↓

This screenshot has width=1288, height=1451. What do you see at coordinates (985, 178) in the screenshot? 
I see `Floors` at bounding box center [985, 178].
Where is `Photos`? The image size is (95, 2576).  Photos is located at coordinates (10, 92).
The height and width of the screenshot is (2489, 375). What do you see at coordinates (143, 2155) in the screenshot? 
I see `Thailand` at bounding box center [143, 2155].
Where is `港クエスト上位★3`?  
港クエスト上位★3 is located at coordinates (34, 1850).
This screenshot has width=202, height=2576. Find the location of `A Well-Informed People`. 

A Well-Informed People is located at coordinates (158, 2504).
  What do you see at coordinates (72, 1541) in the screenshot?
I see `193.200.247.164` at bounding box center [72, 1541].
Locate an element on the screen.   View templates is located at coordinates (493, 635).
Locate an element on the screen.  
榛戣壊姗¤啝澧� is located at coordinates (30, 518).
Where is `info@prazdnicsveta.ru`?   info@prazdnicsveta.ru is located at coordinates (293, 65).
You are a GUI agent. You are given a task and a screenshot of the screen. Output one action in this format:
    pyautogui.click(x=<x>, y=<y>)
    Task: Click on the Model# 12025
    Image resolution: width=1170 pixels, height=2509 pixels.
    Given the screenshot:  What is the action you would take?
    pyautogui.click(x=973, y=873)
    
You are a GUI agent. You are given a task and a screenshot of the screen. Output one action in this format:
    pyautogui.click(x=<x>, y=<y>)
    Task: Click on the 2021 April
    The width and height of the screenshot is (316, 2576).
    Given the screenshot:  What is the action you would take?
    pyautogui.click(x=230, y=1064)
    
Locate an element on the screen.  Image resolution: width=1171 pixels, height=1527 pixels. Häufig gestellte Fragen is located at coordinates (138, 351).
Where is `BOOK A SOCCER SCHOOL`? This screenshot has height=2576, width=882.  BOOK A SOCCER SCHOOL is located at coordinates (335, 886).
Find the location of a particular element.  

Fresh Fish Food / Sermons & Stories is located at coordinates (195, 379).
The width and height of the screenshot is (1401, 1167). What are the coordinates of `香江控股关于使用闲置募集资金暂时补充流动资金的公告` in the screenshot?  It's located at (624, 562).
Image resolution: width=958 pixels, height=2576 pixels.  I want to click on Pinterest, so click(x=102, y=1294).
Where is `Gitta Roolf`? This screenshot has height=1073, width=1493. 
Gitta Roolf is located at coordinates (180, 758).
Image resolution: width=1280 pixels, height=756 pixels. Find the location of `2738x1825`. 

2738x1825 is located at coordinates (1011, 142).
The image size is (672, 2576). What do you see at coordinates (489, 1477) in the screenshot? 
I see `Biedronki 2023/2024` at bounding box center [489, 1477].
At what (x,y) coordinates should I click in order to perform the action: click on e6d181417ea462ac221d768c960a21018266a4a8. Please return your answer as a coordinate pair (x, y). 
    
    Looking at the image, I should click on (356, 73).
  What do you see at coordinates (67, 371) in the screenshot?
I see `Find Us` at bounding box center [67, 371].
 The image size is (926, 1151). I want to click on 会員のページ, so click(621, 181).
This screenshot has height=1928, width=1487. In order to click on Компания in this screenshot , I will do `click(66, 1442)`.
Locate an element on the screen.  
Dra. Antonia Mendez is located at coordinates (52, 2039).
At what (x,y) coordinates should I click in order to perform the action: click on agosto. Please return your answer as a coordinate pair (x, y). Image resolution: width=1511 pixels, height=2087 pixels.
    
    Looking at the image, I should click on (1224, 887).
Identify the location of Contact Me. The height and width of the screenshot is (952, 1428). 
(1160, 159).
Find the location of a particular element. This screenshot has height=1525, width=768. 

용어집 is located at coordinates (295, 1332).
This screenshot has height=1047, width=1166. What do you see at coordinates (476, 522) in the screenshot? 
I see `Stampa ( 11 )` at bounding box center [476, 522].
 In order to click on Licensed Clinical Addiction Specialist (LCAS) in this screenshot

↑

Task description: Output the data once more, exactly as it appears above.

Response:
This screenshot has width=1288, height=1451. What do you see at coordinates (985, 178) in the screenshot? 
I see `Floors` at bounding box center [985, 178].
Where is `Photos`? The image size is (95, 2576).  Photos is located at coordinates (10, 92).
The height and width of the screenshot is (2489, 375). What do you see at coordinates (143, 2155) in the screenshot? 
I see `Thailand` at bounding box center [143, 2155].
Where is `港クエスト上位★3`?  
港クエスト上位★3 is located at coordinates (34, 1850).
This screenshot has width=202, height=2576. Find the location of `A Well-Informed People`. 

A Well-Informed People is located at coordinates (158, 2504).
  What do you see at coordinates (72, 1541) in the screenshot?
I see `193.200.247.164` at bounding box center [72, 1541].
Locate an element on the screen.   View templates is located at coordinates (493, 635).
Locate an element on the screen.  
榛戣壊姗¤啝澧� is located at coordinates (30, 518).
Where is `info@prazdnicsveta.ru`?   info@prazdnicsveta.ru is located at coordinates (293, 65).
You are a GUI agent. You are given a task and a screenshot of the screen. Output one action in this format:
    pyautogui.click(x=<x>, y=<y>)
    Task: Click on the Model# 12025
    Image resolution: width=1170 pixels, height=2509 pixels.
    Given the screenshot:  What is the action you would take?
    pyautogui.click(x=973, y=873)
    
You are a GUI agent. You are given a task and a screenshot of the screen. Output one action in this format:
    pyautogui.click(x=<x>, y=<y>)
    Task: Click on the 2021 April
    The width and height of the screenshot is (316, 2576).
    Given the screenshot:  What is the action you would take?
    pyautogui.click(x=230, y=1064)
    
Locate an element on the screen.  Image resolution: width=1171 pixels, height=1527 pixels. Häufig gestellte Fragen is located at coordinates (138, 351).
Where is `BOOK A SOCCER SCHOOL`? This screenshot has height=2576, width=882.  BOOK A SOCCER SCHOOL is located at coordinates (335, 886).
Find the location of a particular element.  

Fresh Fish Food / Sermons & Stories is located at coordinates (195, 379).
The width and height of the screenshot is (1401, 1167). What are the coordinates of `香江控股关于使用闲置募集资金暂时补充流动资金的公告` in the screenshot?  It's located at (624, 562).
Image resolution: width=958 pixels, height=2576 pixels.  I want to click on Pinterest, so click(x=102, y=1294).
Where is `Gitta Roolf`? This screenshot has height=1073, width=1493. 
Gitta Roolf is located at coordinates (180, 758).
Image resolution: width=1280 pixels, height=756 pixels. Find the location of `2738x1825`. 

2738x1825 is located at coordinates (1011, 142).
The image size is (672, 2576). What do you see at coordinates (489, 1477) in the screenshot? 
I see `Biedronki 2023/2024` at bounding box center [489, 1477].
At what (x,y) coordinates should I click in order to perform the action: click on e6d181417ea462ac221d768c960a21018266a4a8. Please return your answer as a coordinate pair (x, y). 
    
    Looking at the image, I should click on (356, 73).
  What do you see at coordinates (67, 371) in the screenshot?
I see `Find Us` at bounding box center [67, 371].
 The image size is (926, 1151). I want to click on 会員のページ, so click(621, 181).
This screenshot has height=1928, width=1487. In order to click on Компания in this screenshot , I will do `click(66, 1442)`.
Locate an element on the screen.  
Dra. Antonia Mendez is located at coordinates (52, 2039).
At what (x,y) coordinates should I click in order to perform the action: click on agosto. Please return your answer as a coordinate pair (x, y). Image resolution: width=1511 pixels, height=2087 pixels.
    
    Looking at the image, I should click on (1224, 887).
Identify the location of Contact Me. The height and width of the screenshot is (952, 1428). 
(1160, 159).
Find the location of a particular element. This screenshot has height=1525, width=768. 

용어집 is located at coordinates (295, 1332).
This screenshot has height=1047, width=1166. What do you see at coordinates (476, 522) in the screenshot? 
I see `Stampa ( 11 )` at bounding box center [476, 522].
 In order to click on Licensed Clinical Addiction Specialist (LCAS) in this screenshot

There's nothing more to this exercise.